YOUR GOAL ->
Only the lines from the one containing "de tratamiento de" to the end of the data are wanted; print them exactly as they appear.

BEGIN GIVEN DATA

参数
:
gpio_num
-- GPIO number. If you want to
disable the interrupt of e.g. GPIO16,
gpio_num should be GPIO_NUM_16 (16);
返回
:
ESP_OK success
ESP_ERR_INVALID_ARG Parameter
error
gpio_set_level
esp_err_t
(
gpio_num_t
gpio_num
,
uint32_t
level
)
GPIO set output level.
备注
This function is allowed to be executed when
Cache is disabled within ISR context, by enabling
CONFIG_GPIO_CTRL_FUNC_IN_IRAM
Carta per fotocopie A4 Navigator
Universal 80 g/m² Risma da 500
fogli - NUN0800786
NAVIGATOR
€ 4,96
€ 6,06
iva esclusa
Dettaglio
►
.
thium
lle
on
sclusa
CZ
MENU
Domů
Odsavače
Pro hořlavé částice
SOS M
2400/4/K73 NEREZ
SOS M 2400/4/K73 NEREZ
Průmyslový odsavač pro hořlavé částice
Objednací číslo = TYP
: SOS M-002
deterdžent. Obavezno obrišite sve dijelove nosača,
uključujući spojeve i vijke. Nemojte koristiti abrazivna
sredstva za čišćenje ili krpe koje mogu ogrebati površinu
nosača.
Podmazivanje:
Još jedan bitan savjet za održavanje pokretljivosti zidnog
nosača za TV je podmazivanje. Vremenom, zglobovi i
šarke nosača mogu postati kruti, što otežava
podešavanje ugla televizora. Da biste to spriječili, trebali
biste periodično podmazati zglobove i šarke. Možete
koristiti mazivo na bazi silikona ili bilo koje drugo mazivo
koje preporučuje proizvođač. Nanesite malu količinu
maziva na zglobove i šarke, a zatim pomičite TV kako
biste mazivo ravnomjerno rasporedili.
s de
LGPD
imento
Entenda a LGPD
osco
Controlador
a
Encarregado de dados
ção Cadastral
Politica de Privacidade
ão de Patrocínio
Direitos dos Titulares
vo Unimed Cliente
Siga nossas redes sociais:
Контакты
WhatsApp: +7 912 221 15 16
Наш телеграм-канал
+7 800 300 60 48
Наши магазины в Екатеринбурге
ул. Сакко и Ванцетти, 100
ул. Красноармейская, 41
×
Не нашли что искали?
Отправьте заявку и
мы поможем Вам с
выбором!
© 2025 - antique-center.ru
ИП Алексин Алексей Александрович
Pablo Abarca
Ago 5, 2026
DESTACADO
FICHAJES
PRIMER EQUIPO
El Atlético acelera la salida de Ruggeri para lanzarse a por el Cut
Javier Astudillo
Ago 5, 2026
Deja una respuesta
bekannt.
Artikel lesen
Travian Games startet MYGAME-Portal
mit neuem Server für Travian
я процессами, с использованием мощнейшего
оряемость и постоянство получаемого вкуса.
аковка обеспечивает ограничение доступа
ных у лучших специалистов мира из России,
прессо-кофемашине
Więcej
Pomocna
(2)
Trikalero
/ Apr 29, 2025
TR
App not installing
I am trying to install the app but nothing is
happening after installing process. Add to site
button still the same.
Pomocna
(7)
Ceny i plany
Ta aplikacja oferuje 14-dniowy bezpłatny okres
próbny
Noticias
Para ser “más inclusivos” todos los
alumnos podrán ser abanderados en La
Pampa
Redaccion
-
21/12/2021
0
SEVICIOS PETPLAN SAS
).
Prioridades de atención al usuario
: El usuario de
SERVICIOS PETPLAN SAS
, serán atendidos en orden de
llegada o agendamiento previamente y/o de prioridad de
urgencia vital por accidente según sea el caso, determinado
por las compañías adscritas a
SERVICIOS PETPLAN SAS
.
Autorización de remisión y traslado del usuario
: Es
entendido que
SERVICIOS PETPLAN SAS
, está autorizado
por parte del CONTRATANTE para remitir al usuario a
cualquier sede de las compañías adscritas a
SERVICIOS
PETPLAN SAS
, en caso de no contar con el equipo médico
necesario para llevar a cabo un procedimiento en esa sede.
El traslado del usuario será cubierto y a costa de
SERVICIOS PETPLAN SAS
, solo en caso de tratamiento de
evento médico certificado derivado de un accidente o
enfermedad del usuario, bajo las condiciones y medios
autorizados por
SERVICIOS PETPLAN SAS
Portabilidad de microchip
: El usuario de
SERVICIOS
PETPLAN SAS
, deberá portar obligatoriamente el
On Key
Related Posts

END GIVEN DATA

ANSWER BELOW ->
, solo en caso de tratamiento de
evento médico certificado derivado de un accidente o
enfermedad del usuario, bajo las condiciones y medios
autorizados por
SERVICIOS PETPLAN SAS
Portabilidad de microchip
: El usuario de
SERVICIOS
PETPLAN SAS
, deberá portar obligatoriamente el
On Key
Related Posts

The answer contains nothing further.